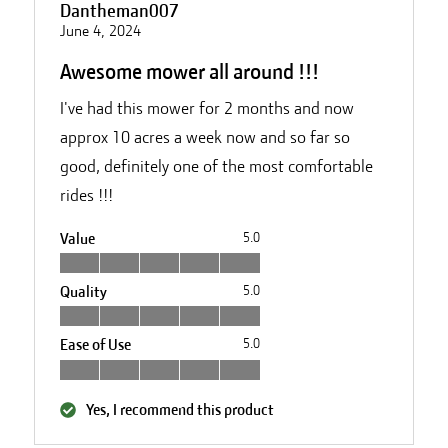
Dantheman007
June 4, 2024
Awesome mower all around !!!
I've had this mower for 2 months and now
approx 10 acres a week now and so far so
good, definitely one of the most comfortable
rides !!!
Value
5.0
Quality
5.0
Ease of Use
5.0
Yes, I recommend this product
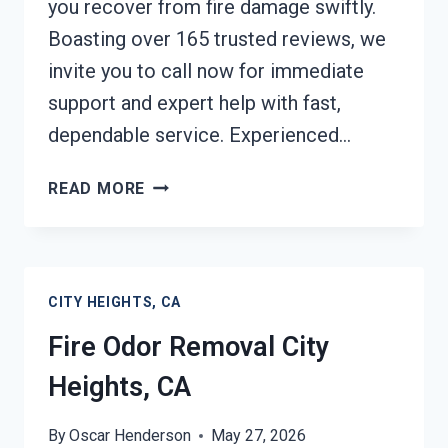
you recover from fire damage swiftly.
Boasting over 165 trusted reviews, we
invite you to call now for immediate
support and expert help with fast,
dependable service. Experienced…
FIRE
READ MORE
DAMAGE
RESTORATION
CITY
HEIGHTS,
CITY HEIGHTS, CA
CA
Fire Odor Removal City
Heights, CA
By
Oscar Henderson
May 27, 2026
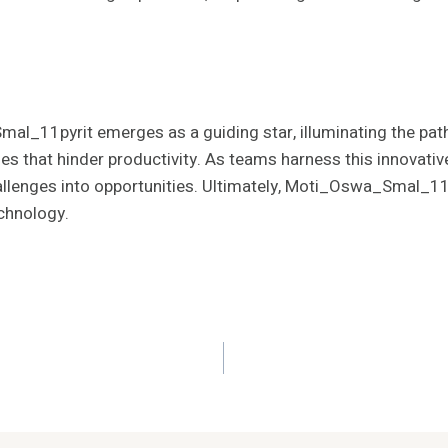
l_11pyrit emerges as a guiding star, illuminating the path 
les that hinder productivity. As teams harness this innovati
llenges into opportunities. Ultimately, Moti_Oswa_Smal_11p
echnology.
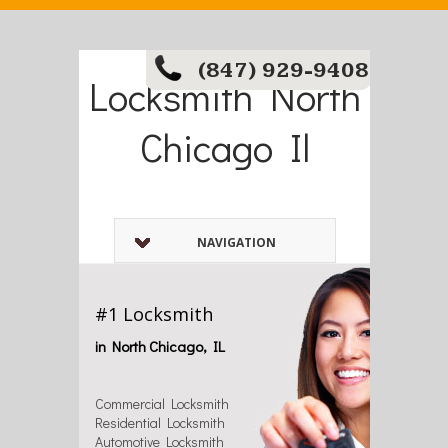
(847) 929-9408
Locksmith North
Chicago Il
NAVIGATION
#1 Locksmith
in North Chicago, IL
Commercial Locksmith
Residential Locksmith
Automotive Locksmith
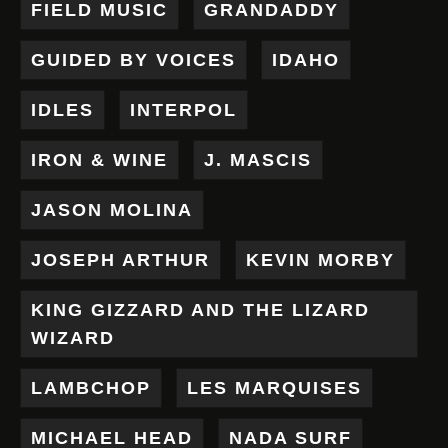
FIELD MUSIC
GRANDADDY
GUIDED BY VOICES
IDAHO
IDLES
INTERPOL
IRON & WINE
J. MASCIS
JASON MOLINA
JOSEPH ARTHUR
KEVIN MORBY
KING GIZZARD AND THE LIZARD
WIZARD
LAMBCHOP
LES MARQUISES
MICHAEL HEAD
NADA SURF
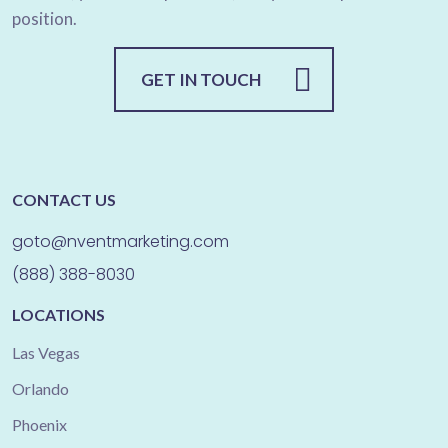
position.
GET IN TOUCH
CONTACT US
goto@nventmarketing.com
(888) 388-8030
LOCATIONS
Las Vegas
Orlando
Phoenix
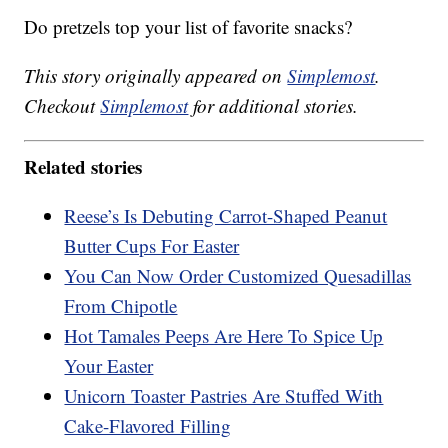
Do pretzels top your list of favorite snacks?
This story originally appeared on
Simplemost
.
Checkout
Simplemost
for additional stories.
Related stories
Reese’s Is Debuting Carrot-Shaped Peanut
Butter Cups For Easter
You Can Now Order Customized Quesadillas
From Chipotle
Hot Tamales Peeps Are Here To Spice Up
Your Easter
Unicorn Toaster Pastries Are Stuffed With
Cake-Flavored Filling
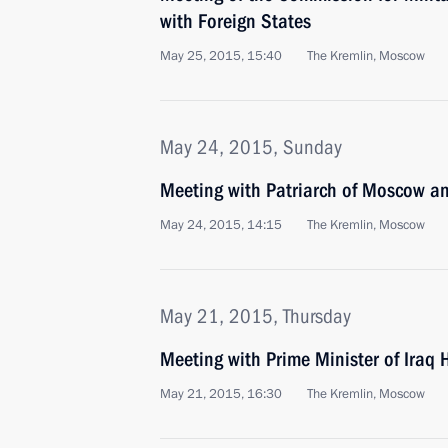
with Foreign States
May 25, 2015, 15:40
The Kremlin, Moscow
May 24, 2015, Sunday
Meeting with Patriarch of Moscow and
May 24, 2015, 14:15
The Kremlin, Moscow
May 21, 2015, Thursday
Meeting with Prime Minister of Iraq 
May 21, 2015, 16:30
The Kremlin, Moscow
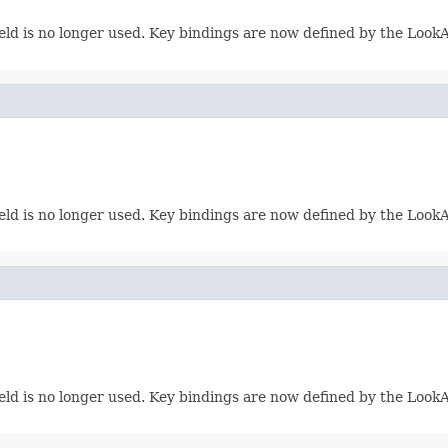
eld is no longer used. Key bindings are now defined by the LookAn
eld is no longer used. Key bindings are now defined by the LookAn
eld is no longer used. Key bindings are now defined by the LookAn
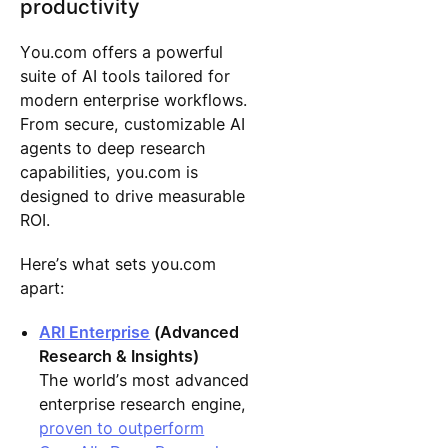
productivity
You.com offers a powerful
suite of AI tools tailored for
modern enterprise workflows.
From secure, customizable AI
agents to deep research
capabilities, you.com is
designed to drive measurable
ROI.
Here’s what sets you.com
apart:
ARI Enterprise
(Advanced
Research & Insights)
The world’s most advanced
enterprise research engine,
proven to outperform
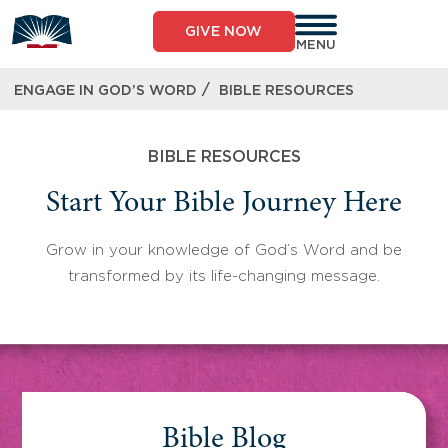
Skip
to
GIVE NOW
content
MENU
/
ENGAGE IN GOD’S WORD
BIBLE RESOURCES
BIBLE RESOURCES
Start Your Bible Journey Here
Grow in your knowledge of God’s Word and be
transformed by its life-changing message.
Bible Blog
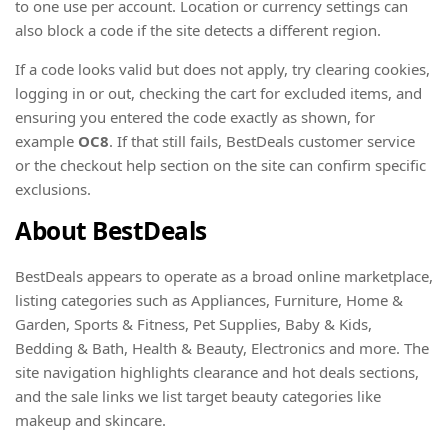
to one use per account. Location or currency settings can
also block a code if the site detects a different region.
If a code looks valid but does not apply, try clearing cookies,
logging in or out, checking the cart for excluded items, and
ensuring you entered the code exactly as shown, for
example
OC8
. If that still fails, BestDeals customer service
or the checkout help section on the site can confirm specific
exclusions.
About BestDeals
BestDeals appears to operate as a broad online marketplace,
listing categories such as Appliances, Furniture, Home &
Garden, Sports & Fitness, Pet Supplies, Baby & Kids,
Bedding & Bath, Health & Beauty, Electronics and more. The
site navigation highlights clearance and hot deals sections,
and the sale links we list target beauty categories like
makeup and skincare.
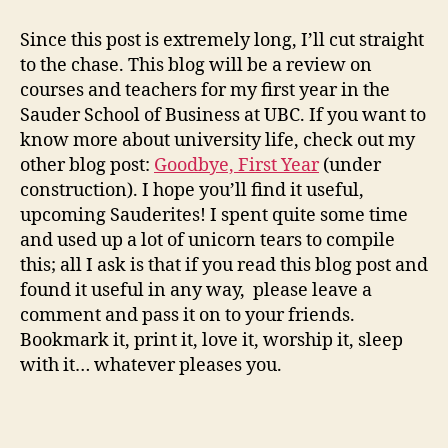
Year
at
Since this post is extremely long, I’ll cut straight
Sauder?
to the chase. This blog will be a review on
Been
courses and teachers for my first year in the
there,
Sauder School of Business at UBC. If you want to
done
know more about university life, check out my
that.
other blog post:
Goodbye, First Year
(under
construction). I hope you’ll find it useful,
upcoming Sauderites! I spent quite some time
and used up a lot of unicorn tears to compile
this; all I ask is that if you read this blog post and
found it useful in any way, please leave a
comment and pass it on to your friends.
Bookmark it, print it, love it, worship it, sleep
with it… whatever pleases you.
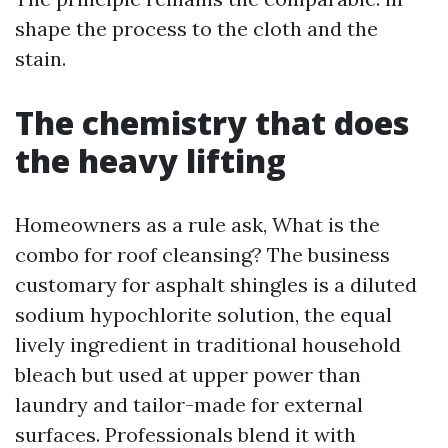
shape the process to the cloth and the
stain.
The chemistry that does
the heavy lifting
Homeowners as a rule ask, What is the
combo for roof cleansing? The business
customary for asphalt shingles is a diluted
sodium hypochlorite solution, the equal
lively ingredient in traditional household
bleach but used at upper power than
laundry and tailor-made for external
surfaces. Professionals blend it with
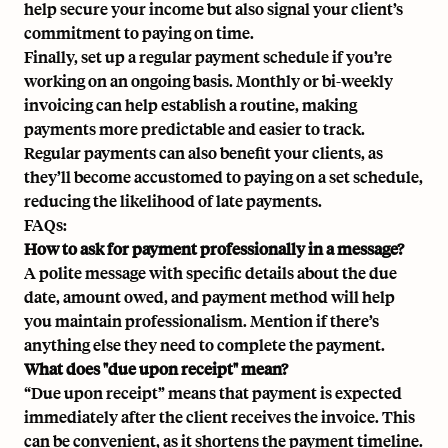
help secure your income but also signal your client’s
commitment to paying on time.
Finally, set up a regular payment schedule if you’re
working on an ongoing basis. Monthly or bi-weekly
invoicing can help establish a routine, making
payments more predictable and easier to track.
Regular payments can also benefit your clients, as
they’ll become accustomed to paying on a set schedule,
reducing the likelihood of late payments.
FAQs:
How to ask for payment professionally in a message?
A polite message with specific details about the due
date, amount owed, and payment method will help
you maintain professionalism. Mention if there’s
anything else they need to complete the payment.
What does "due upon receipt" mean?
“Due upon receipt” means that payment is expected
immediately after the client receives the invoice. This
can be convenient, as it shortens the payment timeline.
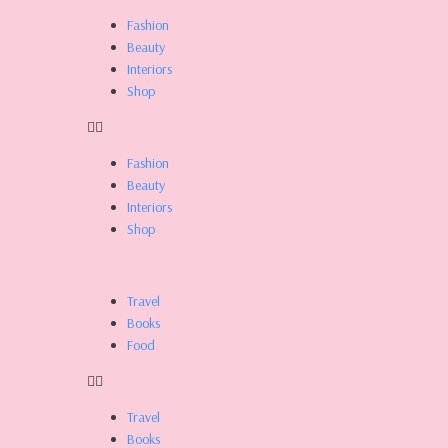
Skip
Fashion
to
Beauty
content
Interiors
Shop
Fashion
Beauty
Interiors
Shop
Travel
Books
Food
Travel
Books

# # # # #

WHAT IS NEEDED
Return the full material word for word. Do not include the pictures.

ANSWER SPACE
Dantheman007
June 4, 2024
Awesome mower all around !!!
I've had this mower for 2 months and now
approx 10 acres a week now and so far so
good, definitely one of the most comfortable
rides !!!
Value
5.0
Quality
5.0
Ease of Use
5.0
Yes, I recommend this product
you recover from fire damage swiftly.
Boasting over 165 trusted reviews, we
invite you to call now for immediate
support and expert help with fast,
dependable service. Experienced…
FIRE
READ MORE
DAMAGE
RESTORATION
CITY
HEIGHTS,
CITY HEIGHTS, CA
CA
Fire Odor Removal City
Heights, CA
By
Oscar Henderson
May 27, 2026
l_11pyrit emerges as a guiding star, illuminating the path 
les that hinder productivity. As teams harness this innovati
llenges into opportunities. Ultimately, Moti_Oswa_Smal_11p
echnology.
(847) 929-9408
Locksmith North
Chicago Il
NAVIGATION
#1 Locksmith
in North Chicago, IL
Commercial Locksmith
Residential Locksmith
Automotive Locksmith
FIELD MUSIC
GRANDADDY
GUIDED BY VOICES
IDAHO
IDLES
INTERPOL
IRON & WINE
J. MASCIS
JASON MOLINA
JOSEPH ARTHUR
KEVIN MORBY
KING GIZZARD AND THE LIZARD
WIZARD
LAMBCHOP
LES MARQUISES
MICHAEL HEAD
NADA SURF
position.
GET IN TOUCH
CONTACT US
goto@nventmarketing.com
(888) 388-8030
LOCATIONS
Las Vegas
Orlando
Phoenix
Do pretzels top your list of favorite snacks?
This story originally appeared on
Simplemost
.
Checkout
Simplemost
for additional stories.
Related stories
Reese’s Is Debuting Carrot-Shaped Peanut
Butter Cups For Easter
You Can Now Order Customized Quesadillas
From Chipotle
Hot Tamales Peeps Are Here To Spice Up
Your Easter
Unicorn Toaster Pastries Are Stuffed With
Cake-Flavored Filling
with Foreign States
May 25, 2015, 15:40
The Kremlin, Moscow
May 24, 2015, Sunday
Meeting with Patriarch of Moscow and
May 24, 2015, 14:15
The Kremlin, Moscow
May 21, 2015, Thursday
Meeting with Prime Minister of Iraq 
May 21, 2015, 16:30
The Kremlin, Moscow
eld is no longer used. Key bindings are now defined by the LookAn
eld is no longer used. Key bindings are now defined by the LookAn
eld is no longer used. Key bindings are now defined by the LookAn
productivity
You.com offers a powerful
suite of AI tools tailored for
modern enterprise workflows.
From secure, customizable AI
agents to deep research
capabilities, you.com is
designed to drive measurable
ROI.
Here’s what sets you.com
apart:
ARI Enterprise
(Advanced
Research & Insights)
The world’s most advanced
enterprise research engine,
proven to outperform
Skip
to
GIVE NOW
content
MENU
/
ENGAGE IN GOD’S WORD
BIBLE RESOURCES
BIBLE RESOURCES
Start Your Bible Journey Here
Grow in your knowledge of God’s Word and be
transformed by its life-changing message.
Bible Blog
to one use per account. Location or currency settings can
also block a code if the site detects a different region.
If a code looks valid but does not apply, try clearing cookies,
logging in or out, checking the cart for excluded items, and
ensuring you entered the code exactly as shown, for
example
OC8
. If that still fails, BestDeals customer service
or the checkout help section on the site can confirm specific
exclusions.
About BestDeals
BestDeals appears to operate as a broad online marketplace,
listing categories such as Appliances, Furniture, Home &
Garden, Sports & Fitness, Pet Supplies, Baby & Kids,
Bedding & Bath, Health & Beauty, Electronics and more. The
site navigation highlights clearance and hot deals sections,
and the sale links we list target beauty categories like
makeup and skincare.
Year
at
Since this post is extremely long, I’ll cut straight
Sauder?
to the chase. This blog will be a review on
Been
courses and teachers for my first year in the
there,
Sauder School of Business at UBC. If you want to
done
know more about university life, check out my
that.
other blog post:
Goodbye, First Year
(under
construction). I hope you’ll find it useful,
upcoming Sauderites! I spent quite some time
and used up a lot of unicorn tears to compile
this; all I ask is that if you read this blog post and
found it useful in any way, please leave a
comment and pass it on to your friends.
Bookmark it, print it, love it, worship it, sleep
with it… whatever pleases you.
shape the process to the cloth and the
stain.
The chemistry that does
the heavy lifting
Homeowners as a rule ask, What is the
combo for roof cleansing? The business
customary for asphalt shingles is a diluted
sodium hypochlorite solution, the equal
lively ingredient in traditional household
bleach but used at upper power than
laundry and tailor-made for external
surfaces. Professionals blend it with
help secure your income but also signal your client’s
commitment to paying on time.
Finally, set up a regular payment schedule if you’re
working on an ongoing basis. Monthly or bi-weekly
invoicing can help establish a routine, making
payments more predictable and easier to track.
Regular payments can also benefit your clients, as
they’ll become accustomed to paying on a set schedule,
reducing the likelihood of late payments.
FAQs:
How to ask for payment professionally in a message?
A polite message with specific details about the due
date, amount owed, and payment method will help
you maintain professionalism. Mention if there’s
anything else they need to complete the payment.
What does "due upon receipt" mean?
“Due upon receipt” means that payment is expected
immediately after the client receives the invoice. This
can be convenient, as it shortens the payment timeline.
Skip
Fashion
to
Beauty
content
Interiors
Shop
Fashion
Beauty
Interiors
Shop
Travel
Books
Food
Travel
Books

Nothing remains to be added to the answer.